Stuart also asked whether all the nurses assigned to NICU had undergone the 18-month training programme required to become a NICU specialist nurse.

“They need to say how many of them are specialised nurses. It is highly unlikely, because (in) no area, barring none, in the healthcare sector do we currently have all areas occupied with specialists (nurses).

“What you end up happening is a number of the registered nurses, but not specialised any particular field.”

Stuart said the PoSGH medical director, to whom Jones reports, should also have questions to answer in this scenario.

“Does Jones have the latitude to determine the bed capacity for the institution? Can (he) improve the poor patient-to-staff ratios within the NICU department.

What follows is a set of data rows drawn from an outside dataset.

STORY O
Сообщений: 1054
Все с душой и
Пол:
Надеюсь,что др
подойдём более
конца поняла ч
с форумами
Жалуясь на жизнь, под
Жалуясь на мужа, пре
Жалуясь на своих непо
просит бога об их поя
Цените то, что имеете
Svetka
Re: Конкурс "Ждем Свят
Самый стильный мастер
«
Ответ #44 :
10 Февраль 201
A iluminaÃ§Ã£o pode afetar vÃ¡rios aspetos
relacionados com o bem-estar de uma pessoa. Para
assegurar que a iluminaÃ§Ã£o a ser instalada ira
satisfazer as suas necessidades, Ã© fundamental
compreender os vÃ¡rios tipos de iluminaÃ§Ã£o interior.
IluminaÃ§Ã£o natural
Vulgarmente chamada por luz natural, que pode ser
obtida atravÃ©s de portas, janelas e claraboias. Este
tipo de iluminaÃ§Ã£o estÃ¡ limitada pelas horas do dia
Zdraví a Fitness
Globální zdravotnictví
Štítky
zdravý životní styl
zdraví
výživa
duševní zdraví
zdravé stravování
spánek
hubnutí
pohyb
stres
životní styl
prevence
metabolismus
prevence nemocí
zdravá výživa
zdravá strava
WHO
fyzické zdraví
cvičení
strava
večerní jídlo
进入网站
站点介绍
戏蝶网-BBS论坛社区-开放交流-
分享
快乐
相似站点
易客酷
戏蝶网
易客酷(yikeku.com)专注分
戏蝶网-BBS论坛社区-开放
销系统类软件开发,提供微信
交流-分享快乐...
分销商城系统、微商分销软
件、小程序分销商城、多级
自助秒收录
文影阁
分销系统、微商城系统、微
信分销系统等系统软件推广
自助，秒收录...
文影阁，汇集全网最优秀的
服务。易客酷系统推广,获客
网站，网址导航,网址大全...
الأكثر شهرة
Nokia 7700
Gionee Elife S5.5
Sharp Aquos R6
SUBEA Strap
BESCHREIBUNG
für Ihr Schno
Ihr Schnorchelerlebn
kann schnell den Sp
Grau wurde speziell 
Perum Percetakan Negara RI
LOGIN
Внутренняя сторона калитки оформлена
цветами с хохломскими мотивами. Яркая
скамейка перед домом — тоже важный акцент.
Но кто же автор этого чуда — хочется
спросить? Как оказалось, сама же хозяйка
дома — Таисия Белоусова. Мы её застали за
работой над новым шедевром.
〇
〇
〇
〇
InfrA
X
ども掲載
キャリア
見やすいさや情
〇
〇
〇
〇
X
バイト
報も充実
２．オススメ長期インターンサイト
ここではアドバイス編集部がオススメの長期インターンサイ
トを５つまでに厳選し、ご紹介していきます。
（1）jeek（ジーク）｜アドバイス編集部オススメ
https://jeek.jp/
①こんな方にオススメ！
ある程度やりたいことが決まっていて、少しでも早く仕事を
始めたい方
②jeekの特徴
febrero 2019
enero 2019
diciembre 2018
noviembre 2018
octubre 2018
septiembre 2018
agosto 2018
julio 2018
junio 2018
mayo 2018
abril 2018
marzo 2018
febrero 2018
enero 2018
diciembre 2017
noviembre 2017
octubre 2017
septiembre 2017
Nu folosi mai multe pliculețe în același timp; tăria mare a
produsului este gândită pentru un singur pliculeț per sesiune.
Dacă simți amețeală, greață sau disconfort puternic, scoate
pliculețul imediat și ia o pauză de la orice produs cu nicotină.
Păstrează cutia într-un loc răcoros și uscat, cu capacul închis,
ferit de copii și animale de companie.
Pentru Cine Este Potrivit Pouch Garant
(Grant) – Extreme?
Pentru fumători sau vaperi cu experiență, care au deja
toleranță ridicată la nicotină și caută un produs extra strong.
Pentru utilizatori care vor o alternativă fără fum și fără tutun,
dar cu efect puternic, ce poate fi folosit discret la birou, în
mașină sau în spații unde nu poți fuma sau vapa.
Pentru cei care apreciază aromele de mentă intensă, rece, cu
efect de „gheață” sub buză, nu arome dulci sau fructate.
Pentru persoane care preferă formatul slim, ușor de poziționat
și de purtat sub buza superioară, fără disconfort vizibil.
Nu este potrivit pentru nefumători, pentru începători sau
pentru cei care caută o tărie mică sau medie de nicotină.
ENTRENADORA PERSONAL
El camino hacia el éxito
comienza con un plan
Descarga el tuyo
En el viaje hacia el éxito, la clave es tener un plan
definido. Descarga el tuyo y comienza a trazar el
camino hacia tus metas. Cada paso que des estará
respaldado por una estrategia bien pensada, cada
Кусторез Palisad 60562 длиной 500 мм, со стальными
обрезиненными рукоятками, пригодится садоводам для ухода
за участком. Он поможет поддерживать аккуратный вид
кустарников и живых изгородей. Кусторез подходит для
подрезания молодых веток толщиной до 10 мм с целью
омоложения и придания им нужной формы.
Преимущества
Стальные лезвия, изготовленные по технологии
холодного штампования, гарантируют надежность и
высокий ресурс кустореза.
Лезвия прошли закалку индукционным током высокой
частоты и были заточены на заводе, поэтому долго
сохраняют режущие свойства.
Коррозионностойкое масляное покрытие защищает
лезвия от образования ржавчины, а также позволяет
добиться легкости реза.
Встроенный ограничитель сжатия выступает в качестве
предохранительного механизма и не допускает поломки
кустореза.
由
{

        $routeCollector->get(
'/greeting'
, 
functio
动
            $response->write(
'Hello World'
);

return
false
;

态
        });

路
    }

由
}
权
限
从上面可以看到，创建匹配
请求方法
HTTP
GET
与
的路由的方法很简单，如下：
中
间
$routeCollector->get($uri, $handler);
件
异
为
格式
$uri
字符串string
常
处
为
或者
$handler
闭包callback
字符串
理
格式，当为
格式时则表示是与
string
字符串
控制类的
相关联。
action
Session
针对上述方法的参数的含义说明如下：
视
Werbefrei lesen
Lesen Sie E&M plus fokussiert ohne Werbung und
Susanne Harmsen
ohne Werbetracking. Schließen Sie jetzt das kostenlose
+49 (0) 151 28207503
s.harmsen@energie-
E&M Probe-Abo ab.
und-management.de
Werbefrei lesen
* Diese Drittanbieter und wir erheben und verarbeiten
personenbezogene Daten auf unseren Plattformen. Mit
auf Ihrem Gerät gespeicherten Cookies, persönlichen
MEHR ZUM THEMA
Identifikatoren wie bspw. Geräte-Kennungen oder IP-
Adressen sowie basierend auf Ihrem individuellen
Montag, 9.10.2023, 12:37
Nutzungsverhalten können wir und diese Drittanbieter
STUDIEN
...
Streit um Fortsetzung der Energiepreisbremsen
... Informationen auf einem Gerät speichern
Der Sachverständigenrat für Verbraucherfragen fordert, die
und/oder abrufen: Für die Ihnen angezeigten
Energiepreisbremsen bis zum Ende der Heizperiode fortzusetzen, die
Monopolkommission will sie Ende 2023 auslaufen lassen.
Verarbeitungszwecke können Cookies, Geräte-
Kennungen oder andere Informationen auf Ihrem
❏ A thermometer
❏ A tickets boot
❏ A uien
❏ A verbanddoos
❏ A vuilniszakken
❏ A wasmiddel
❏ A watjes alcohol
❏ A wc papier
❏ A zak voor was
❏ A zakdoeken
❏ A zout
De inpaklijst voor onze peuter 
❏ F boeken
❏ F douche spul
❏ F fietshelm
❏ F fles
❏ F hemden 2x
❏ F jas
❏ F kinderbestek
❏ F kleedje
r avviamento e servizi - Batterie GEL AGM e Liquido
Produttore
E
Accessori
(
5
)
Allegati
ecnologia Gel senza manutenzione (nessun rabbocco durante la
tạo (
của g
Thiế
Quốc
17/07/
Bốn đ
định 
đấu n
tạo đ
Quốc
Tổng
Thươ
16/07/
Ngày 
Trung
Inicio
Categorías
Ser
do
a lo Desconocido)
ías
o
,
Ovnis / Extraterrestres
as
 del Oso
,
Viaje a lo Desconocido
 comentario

Can Jones refuse babies from the unit if it is overcrowded, or if the baby has an infectious disease which will compromise other babies?

“The answer to that is no, it’s the medical (director).”

He said Jones’s position is mainly an advisory one.

‘While his title may be ‘infection and prevention and control,’ he is there to advise the medical chief of staff and the other parties within the hospital.

“He cannot change the environment, he cannot change the human-resource capacity, he cannot do any of those things. He has to propose and advise how to implement, but he cannot mandate those things being done.”

He said the other person whom the public may believe has questions to answer because of their role at the NICU will not be sent on leave, as there is no one to replace them.

“There are very few neonatologists in the country – probably two who are qualified and internationally recognised as neonatologists.

“You may have a number of doctors working in your NICU department, but it doesn’t mean they are specialists in the field. And because of this one person operating in about three different hospitals currently, you would not even hear that person name mentioned.

“It’s highly unlikely any sanction whatsoever will be placed on that person. You know, in America, they say it have banks too big to fail. Well, this is an individual too big to be suspended.”

Newsday spoke with NWRHA CEO Anthony Blake, who asked for any questions to be sent to him via WhatsApp.

Newsday sent the following questions:

What is the current nurse-to-patient ratio at the NICU at PoSGH and does it meet industry benchmarks?

Can you say what the nurse-to-patient ratio was between April 4 and 9?

Are all the nurses assigned to NICU specialised in neonatal nursing?

Does the head of the Infection Prevention and Control department have the power to make staffing decisions regarding NICU nurses?

Can the head of the Infection Prevention and Control department refuse babies from the unit if it is overcrowded or if the baby has an infectious disease which will compromise other babies?

Blake said in response he could not answer the questions, as “this unfortunate event is the subject of multiple investigations and may also be the subject of legal proceedings.”

He said it would be “irresponsible of me to comment on any information that may form part of the investigation.”